Clinical Classification of Usher Syndrome
Type Hearing Impairment Vestibular Impairment Retinitis Pigmentosa
Type I Congenital
Severe-to-profound hearing loss
Severe Onset in first decade of life
Type II Congenital
Moderate to severe hearing loss
None Onset in first or second decade of life
Type III Variable progressive hearing loss Variable Variable

 

MOLECULAR Classification of Usher Syndrome
Type Locus Gene (OMIM) Genomic Location Inheritance Key Reference (Pubmed)
Usher 1 USH1A - 14q32 Autosomal Recessive Kaplan et al., 1992; Gerber et al., 2006
Usher 1 USH1B MYO7A 11q13.5 Autosomal Recessive Weil et al., 1995
Usher 1 USH1C USH1C 11p15.1 Autosomal Recessive Verpy et al., 2000
Usher 1 USH1D CDH23 10q22.1 Autosomal Recessive Bolz et al., 2001
Usher 1 USH1E - 21q21 Autosomal Recessive Chaib et al., 1997
Usher 1 USH1F PCDH15 10q21.1 Autosomal Recessive Ahmed et al., 2001
Usher 1 USH1G SANS/USH1G 17q25.1 Autosomal Recessive Weil et al., 2003
Usher 1 USH1H - 15q22-23 Autosomal Recessive Ahmed et al., 2009
Usher 1 USH1J See Note A 15q25.1 Autosomal Recessive Ahmed et al., 2009
Usher 1 USH1K - 10p11.21-q21.1 Autosomal Recessive Jaworek et al., 2012
Usher 2 USH2A USH2A 1q41 Autosomal Recessive Eudy et al., 1998
Usher 2 USH2B - 3p23-24.2 Autosomal Recessive Hmani-Aifa et al., 1999,  ***retracted: see Hmnai-Aifa et al., 2009
Usher 2 USH2C ADGRV1/VLGR1/GPR98 (See Note B) 5q14.3 Autosomal Recessive Weston et al., 2004
Usher 2 USH2D WHRN 9q32 Autosomal Recessive Ebermann et al., 2007
Usher 3 USH3A CLRN1 3q25.1 Autosomal Recessive Joensuu et al., 2001
Usher 3 USH3B HARS (See Note C) 5q31.1   Puffenberger et al., 2012


Genes called in to question:
Note A: Mutations in CIB2 were initially reported to cause Usher Syndrome Type 1J (Riazuddin et al., 2012), but this has been called in to question.

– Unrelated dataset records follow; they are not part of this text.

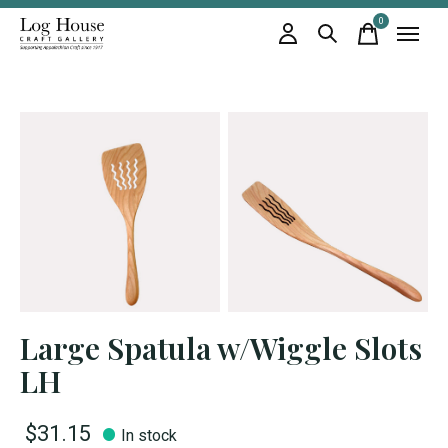
0
items
Large Spatula w/Wiggle Slots
LH
$31.15
In stock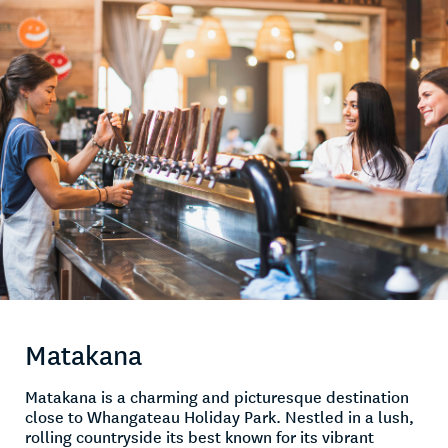
Matakana
Matakana is a charming and picturesque destination
close to Whangateau Holiday Park. Nestled in a lush,
rolling countryside its best known for its vibrant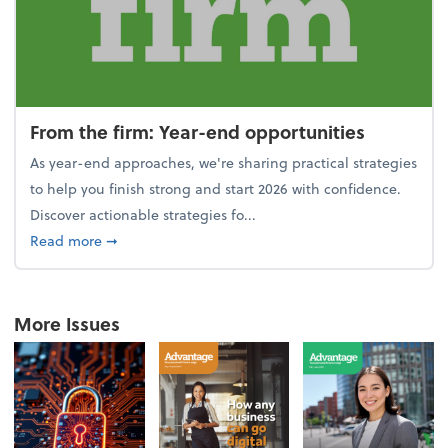
From the firm: Year-end opportunities
As year-end approaches, we're sharing practical strategies
to help you finish strong and start 2026 with confidence.
Discover actionable strategies fo...
about From the firm: Year-end opportunities
Read more
➞
More Issues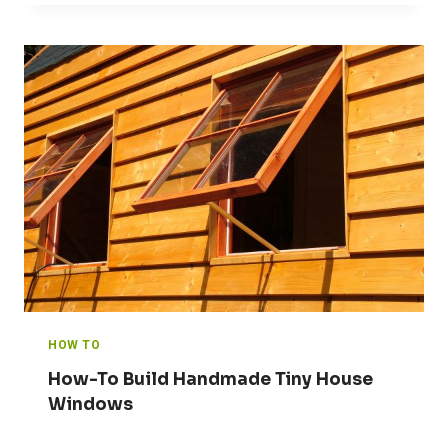
HOW TO
How-To Build Handmade Tiny House
Windows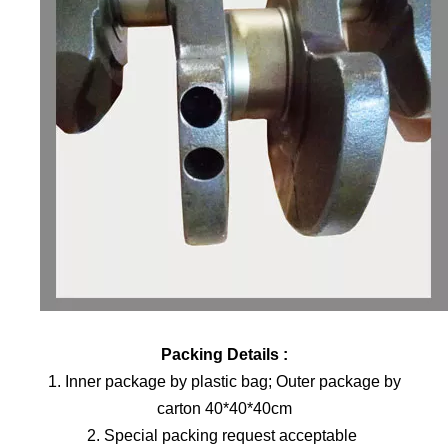
Packing Details :
1. Inner package by plastic bag; Outer package by
carton 40*40*40cm
2. Special packing request acceptable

Mutations in CIB2 have been reported to cause non-syndromic hearing loss only (Booth et al., 2018).

Note B: Mutations in PDZD7 initially reported to cause digenic Usher Syndrome Type 2 with ADGRV1 (Ebermann et al., 2010), but this association has been called in to question. Mutations in PDZD7 have been shown to cause non-syndromic hearing loss only and not Usher Syndrome (Booth et al., 2015)

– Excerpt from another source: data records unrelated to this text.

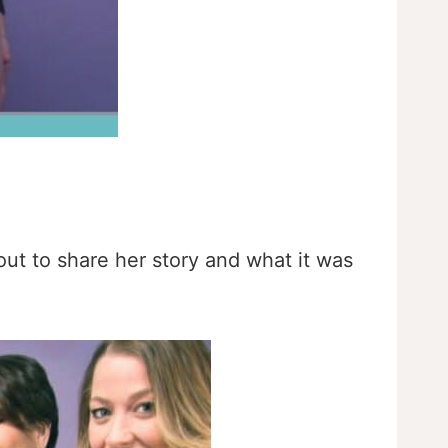
ut to share her story and what it was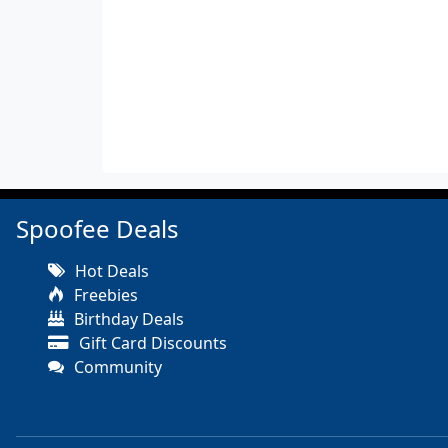
Spoofee Deals
Hot Deals
Freebies
Birthday Deals
Gift Card Discounts
Community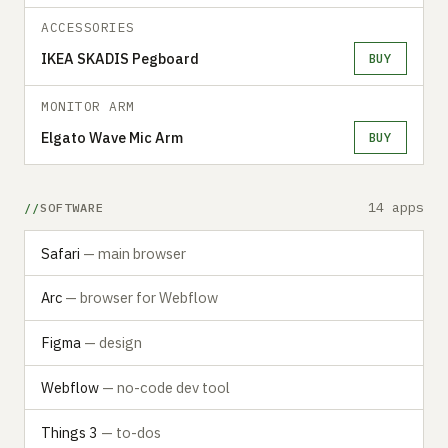
ACCESSORIES
IKEA SKADIS Pegboard
BUY
MONITOR ARM
Elgato Wave Mic Arm
BUY
14 apps
SOFTWARE
Safari
— main browser
Arc
— browser for Webflow
Figma
— design
Webflow
— no-code dev tool
Things 3
— to-dos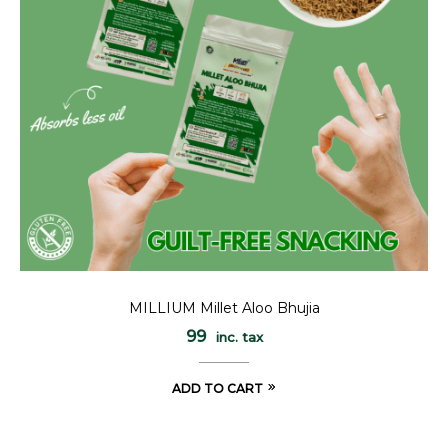
MILLIUM Millet Aloo Bhujia
99
inc. tax
ADD TO CART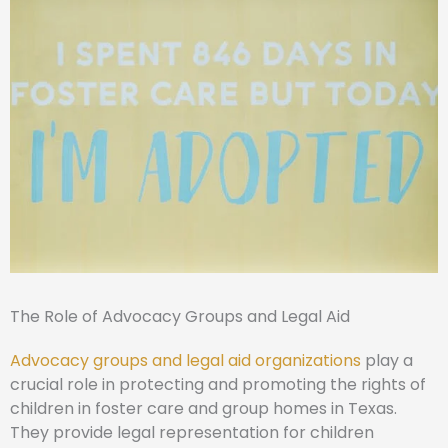
The Role of Advocacy Groups and Legal Aid
Advocacy groups and legal aid organizations
play a
crucial role in protecting and promoting the rights of
children in foster care and group homes in Texas.
They provide legal representation for children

Note C: Puffenberger et al identified by whole exome sequencing identified a homozygous mutation c.1361A>C (p.Tyr454Ser) in the HARS gene in a patient with RP, progressive hearing loss and episodic psychosis. The patient is part of the Old Order Amish community. The authors identified three other individuals with a similar phenotype to be homozygous for the same variant. The frequency of this allele in the Old Order Amish community is ~1.5%, the authors suggest it is a founder mutation. Functional assays suggest the pathogenic mechanism is due to over activity of HARS. Of note 80 other homozygous variants were identified in this individual. This manuscript also reports 4 other novel genes for other phenotypes, with similar limited evidence. Some have called this report in to question and the gene has not yet been replicated as a cause of Usher Syndrome in other populations.